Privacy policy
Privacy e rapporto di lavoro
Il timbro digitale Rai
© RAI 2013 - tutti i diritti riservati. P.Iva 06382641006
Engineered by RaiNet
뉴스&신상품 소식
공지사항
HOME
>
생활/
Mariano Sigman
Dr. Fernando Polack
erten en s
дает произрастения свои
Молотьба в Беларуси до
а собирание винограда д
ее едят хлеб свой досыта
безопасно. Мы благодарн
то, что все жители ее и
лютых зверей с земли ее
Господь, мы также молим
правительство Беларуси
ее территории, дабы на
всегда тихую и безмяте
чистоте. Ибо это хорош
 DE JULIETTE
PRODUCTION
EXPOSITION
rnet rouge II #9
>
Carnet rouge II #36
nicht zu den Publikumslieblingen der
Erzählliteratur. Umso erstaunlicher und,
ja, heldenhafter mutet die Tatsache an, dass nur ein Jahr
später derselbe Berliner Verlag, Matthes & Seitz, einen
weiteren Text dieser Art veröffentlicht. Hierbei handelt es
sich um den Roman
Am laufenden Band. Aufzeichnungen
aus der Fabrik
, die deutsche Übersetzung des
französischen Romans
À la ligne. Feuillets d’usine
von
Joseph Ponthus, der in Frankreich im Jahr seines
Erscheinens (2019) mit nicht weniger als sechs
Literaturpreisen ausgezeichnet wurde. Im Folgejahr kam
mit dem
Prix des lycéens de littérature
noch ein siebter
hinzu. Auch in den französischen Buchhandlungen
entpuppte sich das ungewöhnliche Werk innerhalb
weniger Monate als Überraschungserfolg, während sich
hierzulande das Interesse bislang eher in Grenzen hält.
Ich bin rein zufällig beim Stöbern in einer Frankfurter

§ **TASK INSTRUCTIONS**
Reproduce every line of the data verbatim.

§ **ANSWER**
Privacy policy
Privacy e rapporto di lavoro
Il timbro digitale Rai
© RAI 2013 - tutti i diritti riservati. P.Iva 06382641006
Engineered by RaiNet
뉴스&신상품 소식
공지사항
HOME
>
생활/
Mariano Sigman
Dr. Fernando Polack
erten en s
дает произрастения свои
Молотьба в Беларуси до
а собирание винограда д
ее едят хлеб свой досыта
безопасно. Мы благодарн
то, что все жители ее и
лютых зверей с земли ее
Господь, мы также молим
правительство Беларуси
ее территории, дабы на
всегда тихую и безмяте
чистоте. Ибо это хорош
 DE JULIETTE
PRODUCTION
EXPOSITION
rnet rouge II #9
>
Carnet rouge II #36
nicht zu den Publikumslieblingen der
Erzählliteratur. Umso erstaunlicher und,
ja, heldenhafter mutet die Tatsache an, dass nur ein Jahr
später derselbe Berliner Verlag, Matthes & Seitz, einen
weiteren Text dieser Art veröffentlicht. Hierbei handelt es
sich um den Roman
Am laufenden Band. Aufzeichnungen
aus der Fabrik
, die deutsche Übersetzung des
französischen Romans
À la ligne. Feuillets d’usine
von
Joseph Ponthus, der in Frankreich im Jahr seines
Erscheinens (2019) mit nicht weniger als sechs
Literaturpreisen ausgezeichnet wurde. Im Folgejahr kam
mit dem
Prix des lycéens de littérature
noch ein siebter
hinzu. Auch in den französischen Buchhandlungen
entpuppte sich das ungewöhnliche Werk innerhalb
weniger Monate als Überraschungserfolg, während sich
hierzulande das Interesse bislang eher in Grenzen hält.
Ich bin rein zufällig beim Stöbern in einer Frankfurter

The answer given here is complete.